─── SOURCE MATERIAL ───

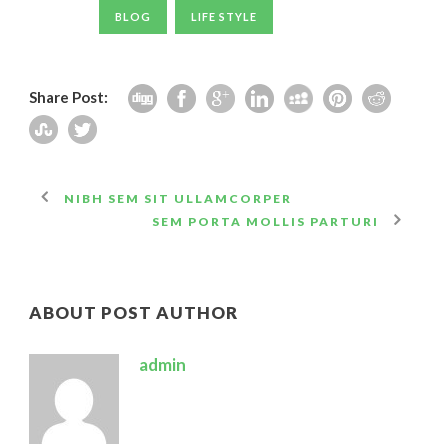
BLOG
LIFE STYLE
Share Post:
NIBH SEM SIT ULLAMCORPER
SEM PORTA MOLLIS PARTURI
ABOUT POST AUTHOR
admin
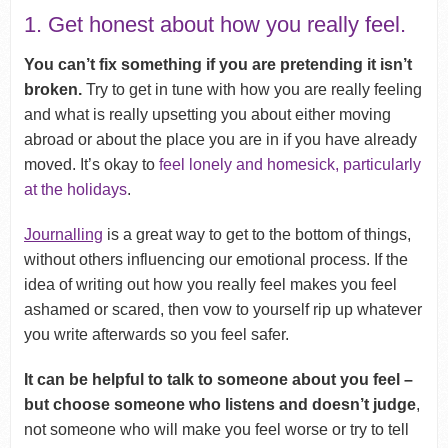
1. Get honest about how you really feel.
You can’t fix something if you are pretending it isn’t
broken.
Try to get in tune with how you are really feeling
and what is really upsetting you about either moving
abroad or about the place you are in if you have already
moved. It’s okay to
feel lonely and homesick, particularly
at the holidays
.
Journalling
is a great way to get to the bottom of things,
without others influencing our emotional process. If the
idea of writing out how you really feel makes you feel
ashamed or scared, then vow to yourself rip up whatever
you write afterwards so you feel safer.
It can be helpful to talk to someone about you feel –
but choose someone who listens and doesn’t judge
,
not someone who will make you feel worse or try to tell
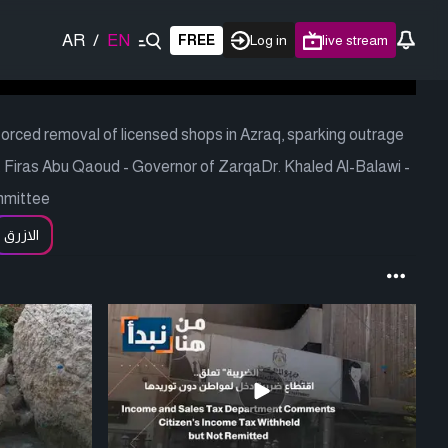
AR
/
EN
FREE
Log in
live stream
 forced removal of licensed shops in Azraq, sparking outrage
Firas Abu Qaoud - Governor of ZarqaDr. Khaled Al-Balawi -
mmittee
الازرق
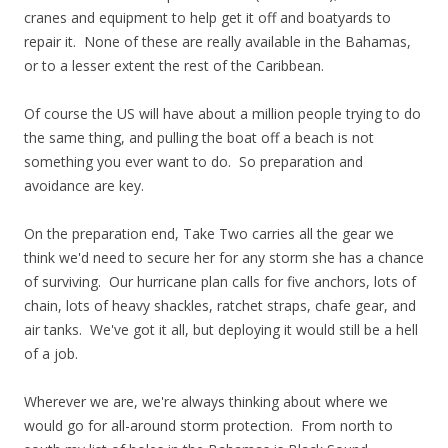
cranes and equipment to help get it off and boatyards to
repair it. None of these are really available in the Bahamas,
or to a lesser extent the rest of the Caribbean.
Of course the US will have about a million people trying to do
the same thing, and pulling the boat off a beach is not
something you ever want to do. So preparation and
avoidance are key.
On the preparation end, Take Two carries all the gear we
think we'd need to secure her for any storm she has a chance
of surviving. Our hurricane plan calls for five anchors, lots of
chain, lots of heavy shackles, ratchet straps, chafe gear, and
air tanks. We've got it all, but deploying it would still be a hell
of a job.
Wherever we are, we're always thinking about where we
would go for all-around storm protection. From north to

───

WHAT YOU SHOULD DO: Scanning the data above, copy out every line where "will" is found.

FINISHED EXERCISE:
not someone who will make you feel worse or try to tell
Of course the US will have about a million people trying to do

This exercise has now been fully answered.